In seed plants, putrescine, spermidine, and spermine are ubiquitously present, whereas a structural isomer of spermine, thermospermine (TSpm), is synthesized mainly in the vascular tissue. Initially identified in the bacterium Thermus thermophilus, TSpm was later shown to be synthesized in Arabidopsis thaliana by ACAULIS5 (ACL5). ACL5 gene homologs may have been acquired early in plant evolution via endosymbiotic gene transfer from a cyanobacterial ancestor.
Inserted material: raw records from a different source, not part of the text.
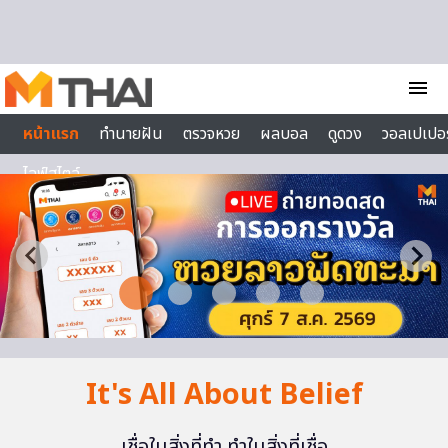
Skip to content
menu
หน้าแรก
ทำนายฝัน
ตรวจหวย
ผลบอล
ดูดวง
วอลเปเปอร
ไลฟ์สไตล์
It's All About Belief
เชื่อในสิ่งที่ทำ ทำในสิ่งที่เชื่อ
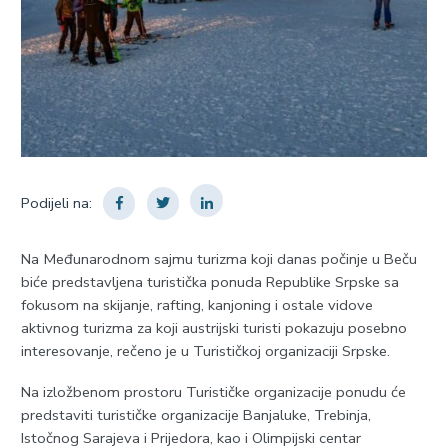
Podijeli na:
Na Međunarodnom sajmu turizma koji danas počinje u Beču
biće predstavljena turistička ponuda Republike Srpske sa
fokusom na skijanje, rafting, kanjoning i ostale vidove
aktivnog turizma za koji austrijski turisti pokazuju posebno
interesovanje, rečeno je u Turističkoj organizaciji Srpske.
Na izložbenom prostoru Turističke organizacije ponudu će
predstaviti turističke organizacije Banjaluke, Trebinja,
Istočnog Sarajeva i Prijedora, kao i Olimpijski centar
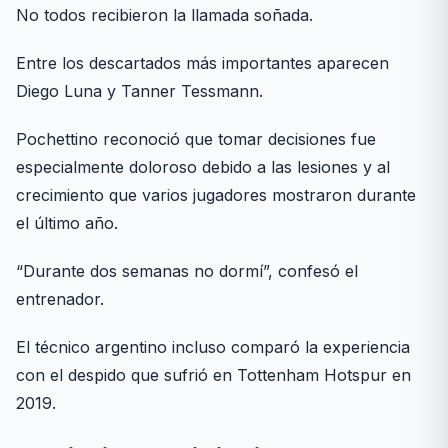
No todos recibieron la llamada soñada.
Entre los descartados más importantes aparecen
Diego Luna y Tanner Tessmann.
Pochettino reconoció que tomar decisiones fue
especialmente doloroso debido a las lesiones y al
crecimiento que varios jugadores mostraron durante
el último año.
“Durante dos semanas no dormí”, confesó el
entrenador.
El técnico argentino incluso comparó la experiencia
con el despido que sufrió en Tottenham Hotspur en
2019.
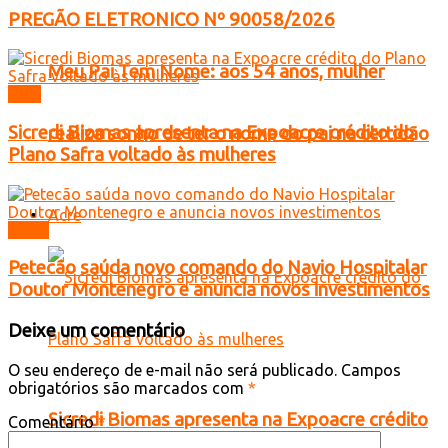
PREGÃO ELETRONICO Nº 90058/2026
Meu Pai Tem Nome: aos 54 anos, mulher
Acre
Sicredi Biomas apresenta na Expoacre crédito do
realiza sonho de ter o nome do pai na certidão
Plano Safra voltado às mulheres
Acre
Brasil
Petecão saúda novo comando do Navio Hospitalar
Doutor Montenegro e anuncia novos investimentos
Deixe um comentário
O seu endereço de e-mail não será publicado.
Campos
obrigatórios são marcados com
*
Sicredi Biomas apresenta na Expoacre crédito
Comentário
*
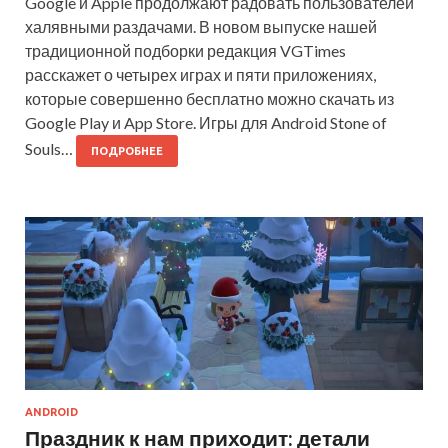
Google и Apple продолжают радовать пользователей
халявными раздачами. В новом выпуске нашей
традиционной подборки редакция VGTimes
расскажет о четырех играх и пяти приложениях,
которые совершенно бесплатно можно скачать из
Google Play и App Store. Игры для Android Stone of
Souls…
ПОДРОБНЕЕ
ANDROID
Праздник к нам приходит: детали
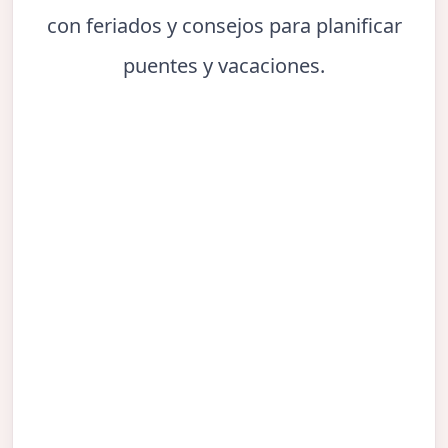
con feriados y consejos para planificar
puentes y vacaciones.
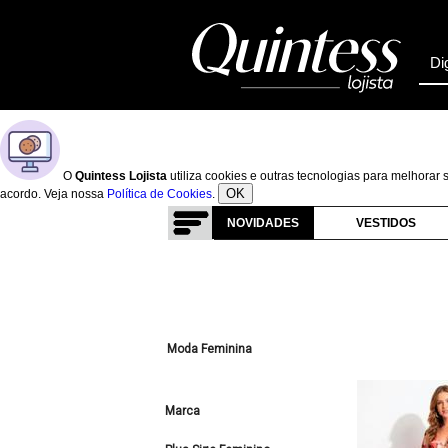
O
Quintess Lojista
utiliza cookies e outras tecnologias para melhora
OK
acordo. Veja nossa
Política de Cookies
.
NOVIDADES
VESTIDOS
Moda Feminina
Marca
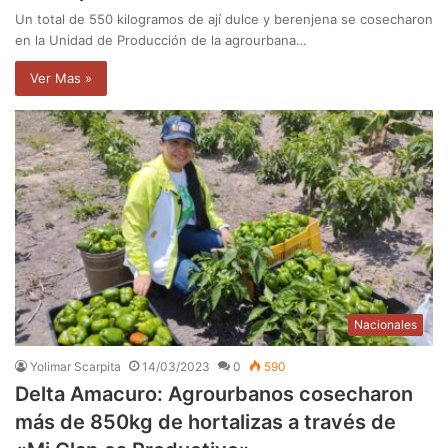
Un total de 550 kilogramos de ají dulce y berenjena se cosecharon
en la Unidad de Producción de la agrourbana…
Ver Mas »
Nacionales
Yolimar Scarpita
14/03/2023
0
590
Delta Amacuro: Agrourbanos cosecharon
más de 850kg de hortalizas a través de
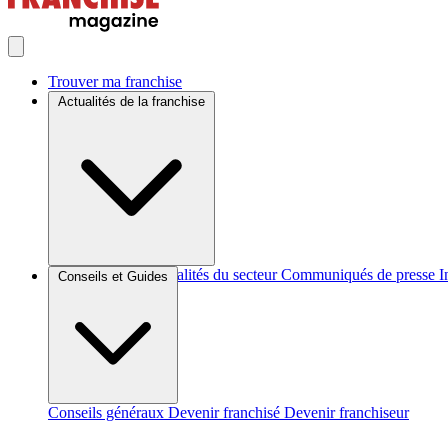
Trouver ma franchise
Actualités de la franchise
Brèves et actus
Actualités du secteur
Communiqués de presse
I
Conseils et Guides
Conseils généraux
Devenir franchisé
Devenir franchiseur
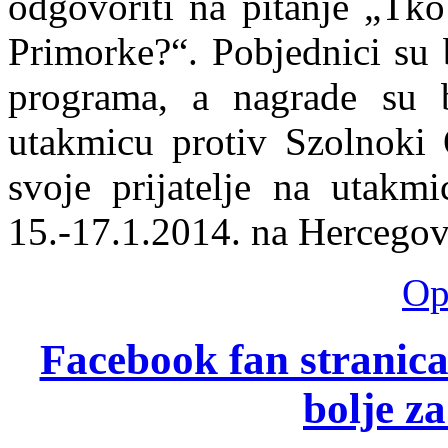
odgovoriti na pitanje „Tko
Primorke?“. Pobjednici su
programa, a nagrade su b
utakmicu protiv Szolnoki 
svoje prijatelje na utakmi
15.-17.1.2014. na Hercegov
Opš
Facebook fan stranica 
bolje z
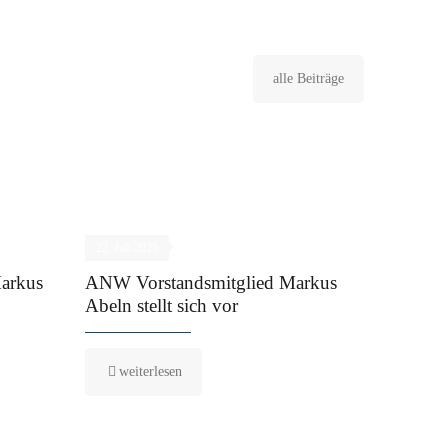
alle Beiträge
22. Juli 2025
arkus
ANW Vorstandsmitglied Markus
Abeln stellt sich vor
weiterlesen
Loss-of-function acl5 mutants exhibit a dwarf phenotype and excessive vascular xylem formation. Subsequent studies, including analysis of suppressor-of-acl5 (sac) mutants, revealed that TSpm exerts a critical role in the repression of vascular xylem proliferation by acting in upstream open-reading-frame (uORF)-dependent translational regulation of specific mRNAs. A recent study revealed functional TSpm binding to the peptidyl transferase center of 25 S rRNA promoted by methylation of residue U2952. Like other polyamines, TSpm has also been shown to participate in stress responses, enhancing tolerance to salt, drought, heat, and pathogen challenges in multiple species. Collectively, TSpm represents a unique polyamine with dual roles in xylem development and stress adaptation, whose evolutionary origin and molecular mechanisms provide insights into the specialization of polyamine biology. Further studies in nonvascular plants and algae are needed to elucidate the ancestral functions of TSpm.